In a rather rural Nebraska town, cancer treatments and facilities specifically for Abbey’s tumor were not readily available. For this reason, Abbey and her family traveled to Colorado for pediatric care. After an MRI scan and visiting with several doctors, the Girards received word that Abbey’s cancer was not directly life threatening. The immense relief that they felt was like shock waves through the family.

According to the ASCO (American Society of Clinical Oncology) foundation, brain cancer accounts for one out of every four cancers found in children. It is the leading killer right behind leukemia. The chances of bearing this type of brain cancer is most common among children under 10, although Abbey’s tumor wasn’t discovered until she reached 12. Abbey was fortunate enough that her brain tumor could be completely removed with immediate surgery.

Although the brain tumor was removed, Abbey’s battle wasn’t finished yet. “I thought because [the doctors] took the tumor out they should be done now,” said Abbey. Post-surgery, Abbey endured radiation and eight rounds of chemotherapy. Since she was so young, Abbey’s body could not handle as much chemotherapy as she needed. Before her ninth chemo appointment, on July 30, 2017, her doctors announced that this would be her final round. The hospital celebrated by throwing her a surprise “end of treatment” party.

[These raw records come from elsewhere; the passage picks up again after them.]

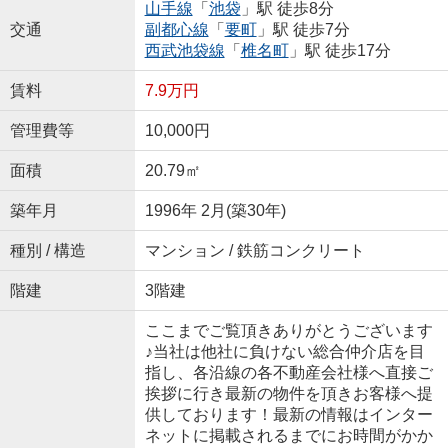
山手線
「
池袋
」駅 徒歩8分
交通
副都心線
「
要町
」駅 徒歩7分
西武池袋線
「
椎名町
」駅 徒歩17分
賃料
7.9万円
管理費等
10,000円
面積
20.79㎡
築年月
1996年 2月(築30年)
種別 / 構造
マンション / 鉄筋コンクリート
階建
3階建
ここまでご覧頂きありがとうございます
♪当社は他社に負けない総合仲介店を目
指し、各沿線の各不動産会社様へ直接ご
挨拶に行き最新の物件を頂きお客様へ提
供しております！最新の情報はインター
ネットに掲載されるまでにお時間がかか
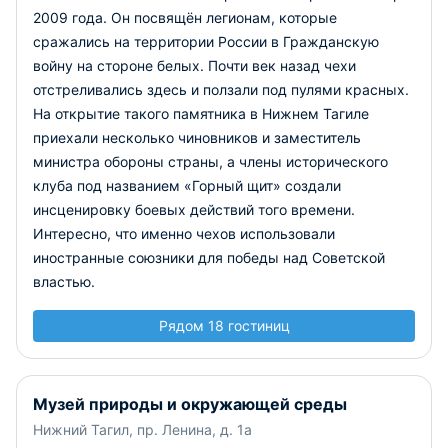
2009 года. Он посвящён легионам, которые
сражались на территории России в Гражданскую
войну на стороне белых. Почти век назад чехи
отстреливались здесь и ползали под пулями красных.
На открытие такого памятника в Нижнем Тагиле
приехали несколько чиновников и заместитель
министра обороны страны, а члены исторического
клуба под названием «Горный щит» создали
инсценировку боевых действий того времени.
Интересно, что именно чехов использовали
иностранные союзники для победы над Советской
властью.
Рядом 18 гостиниц
Музей природы и окружающей среды
Нижний Тагил, пр. Ленина, д. 1а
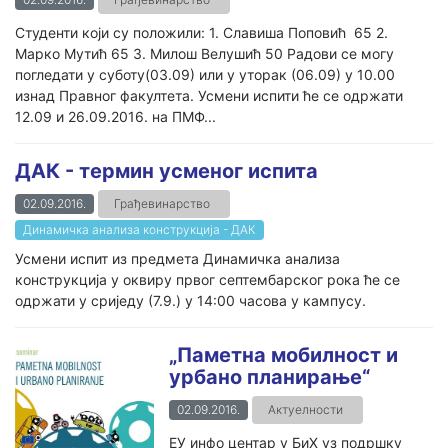
Студенти који су положили: 1. Славиша Поповић 65 2.
Марко Мутић 65 3. Милош Велушић 50 Радови се могу
погледати у суботу(03.09) или у уторак (06.09) у 10.00
изнад Правног факултета. Усмени испити ће се одржати
12.09 и 26.09.2016. на ПМФ...
ДАК - термин усменог испита
02.09.2016.
Грађевинарство
Динамичка анализа конструкција - ДАК
Усмени испит из предмета Динамичка анализа
конструкција у оквиру првог септембарског рока ће се
одржати у сриједу (7.9.) у 14:00 часова у кампусу.
„Паметна мобилност и
урбано планирање“
02.09.2016.
Актуелности
ЕУ инфо центар у БиХ уз подршку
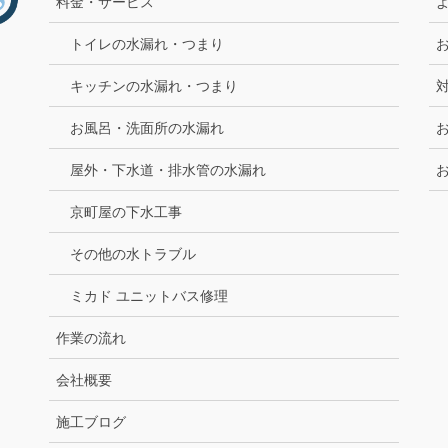
料金・サービス
トイレの水漏れ・つまり
キッチンの水漏れ・つまり
お風呂・洗面所の水漏れ
屋外・下水道・排水管の水漏れ
京町屋の下水工事
その他の水トラブル
ミカド ユニットバス修理
作業の流れ
会社概要
施工ブログ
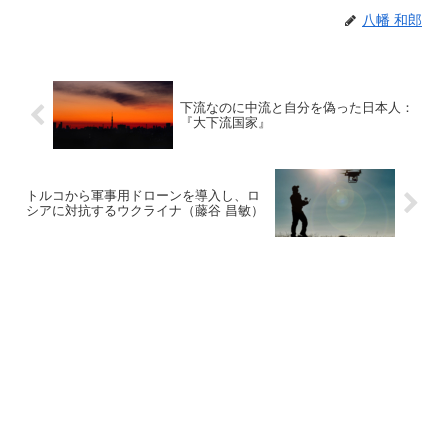
八幡 和郎
下流なのに中流と自分を偽った日本人：
『大下流国家』
トルコから軍事用ドローンを導入し、ロ
シアに対抗するウクライナ（藤谷 昌敏）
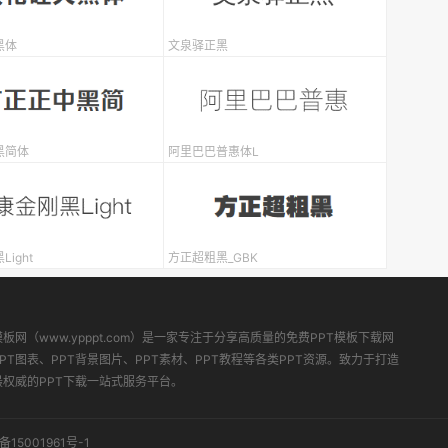
黑体
文泉驿正黑
黑简体
阿里巴巴普惠体L
ight
方正超粗黑_GBK
模板网（www.ypppt.com）是一家专注于分享高质量的免费PPT模板下载网
PT图表、PPT背景图片、PPT素材、PPT教程等各类PPT资源。致力于打造
最权威的PPT下载一站式服务平台。
备15001961号-1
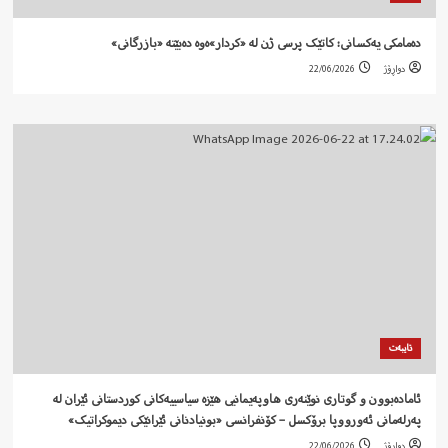
دەمامکی یەکسانی: کاتێک پرسی ژن لە «کردار»ەوە دەبێتە «بازرگانی»
دواڕۆژ
22/06/2026
تایبەت
ئامادەبوون و گوتاری نوێنەری هاوپەیمانیی هێزە سیاسییەکانی کوردستانی ئێران لە
پەرلەمانی ئەورووپا برۆکسل – کۆنفرانسی «بونیادنانی ئێرانێکی دیموکراتیک»
دواڕۆژ
22/06/2026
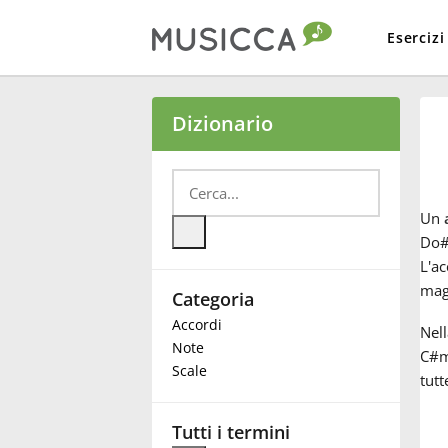
Esercizi
Bahasa Indonesia
Dizionario
Български
Un
Dansk
Do#m
L'a
mag
Categoria
Deutsch
Accordi
Nell
Note
C#m
English
Scale
tutt
Español
Tutti i termini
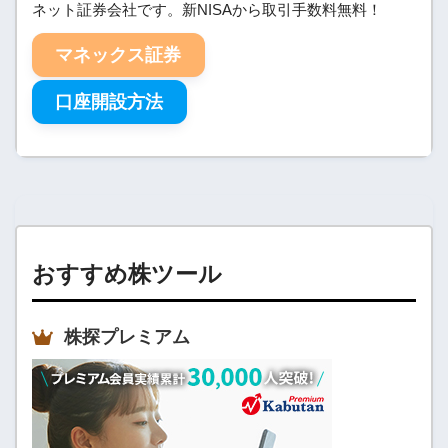
ネット証券会社です。新NISAから取引手数料無料！
マネックス証券
口座開設方法
おすすめ株ツール
株探プレミアム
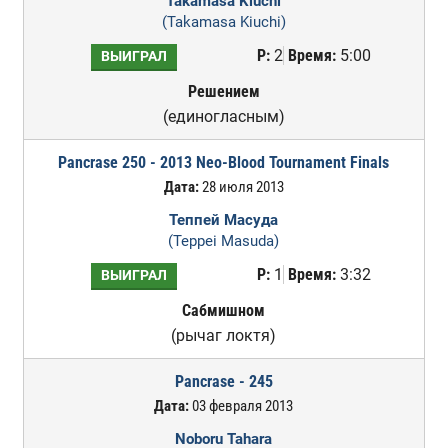
Takamasa Kiuchi
(Takamasa Kiuchi)
Р:
2
Время:
5:00
ВЫИГРАЛ
Решением
(единогласным)
Pancrase 250 - 2013 Neo-Blood Tournament Finals
Дата:
28 июля 2013
Теппей Масуда
(Teppei Masuda)
Р:
1
Время:
3:32
ВЫИГРАЛ
Сабмишном
(рычаг локтя)
Pancrase - 245
Дата:
03 февраля 2013
Noboru Tahara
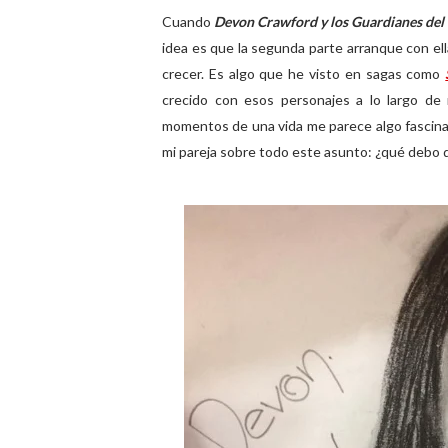
Cuando
Devon Crawford y los Guardianes del I
idea es que la segunda parte arranque con ell
crecer. Es algo que he visto en sagas como
crecido con esos personajes a lo largo de n
momentos de una vida me parece algo fascina
mi pareja sobre todo este asunto: ¿qué debo d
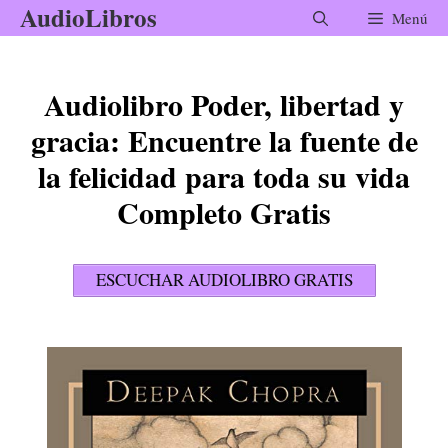
AudioLibros
Saltar
Menú
al
contenido
Audiolibro Poder, libertad y
gracia: Encuentre la fuente de
la felicidad para toda su vida
Completo Gratis
ESCUCHAR AUDIOLIBRO GRATIS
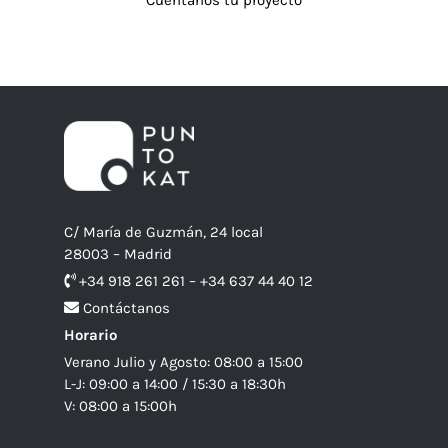
Cuéntanos tu proyecto
C/ María de Guzmán, 24 local
28003 – Madrid
+34 918 261 261 – +34 637 44 40 12
Contáctanos
Horario
Verano Julio y Agosto: 08:00 a 15:00
L-J: 09:00 a 14:00 / 15:30 a 18:30h
V: 08:00 a 15:00h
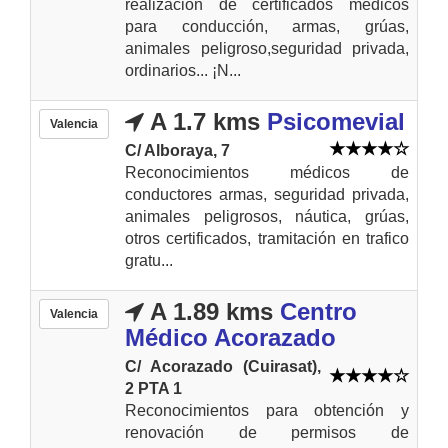
realización de certificados médicos
para conducción, armas, grúas,
animales peligroso,seguridad privada,
ordinarios... ¡N...
A 1.7 kms
Psicomevial
Valencia
C/ Alboraya, 7
Reconocimientos médicos de
conductores armas, seguridad privada,
animales peligrosos, náutica, grúas,
otros certificados, tramitación en trafico
gratu...
A 1.89 kms
Centro
Valencia
Médico Acorazado
C/ Acorazado (Cuirasat),
2 PTA 1
Reconocimientos para obtención y
renovación de permisos de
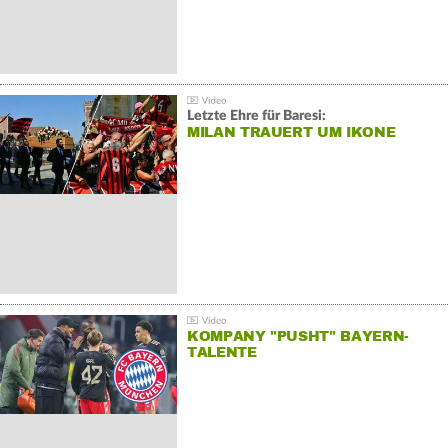
Letzte Ehre für Baresi:
MILAN TRAUERT UM IKONE
KOMPANY "PUSHT" BAYERN-
TALENTE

During numerous chemotherapy sessions and radiation treatments Abbey‘s parents encouraged her to persevere, but once the tough parts were over, it was pure joy for her family. They were ready to slowly get back into the normal groove. “I thought I wouldn’t have any issues after I had chemotherapy and radiation but that’s not true,” said Abbey. Because the cerebellum controls balance and cognitive functions, Abbey said she had “a bunch of learning disabilities and even had to learn how to walk again.”

I had a bunch of learning disabilities and even had to learn how to walk again.”

— Abbey Girard

After a year, the effects of Abbey’s treatments still weigh heavy in the Girard household. “There hasn’t been a single day that’s gone by since Abbey’s been diagnosed that I don’t think about cancer,” said Lisa Girard. “You have to be constantly diligent about her health.”

Abbey’s struggle with cancer may be primarily over, but more than 3000 children will be diagnosed with brain cancer this year alone according to the National Cancer Institute. Pediatric cancers, specifically children’s brain cancer. is incredibly unfunded. The survival rates of children with leukemia have gradually increased while the survival rates of medulloblastoma have remained the same. The lack of funds prevents further research. To help in the aiding this cause donate to local programs. Foundations such as Nebraska based #TeamJack have worked diligently and collectively with families just like the Girards.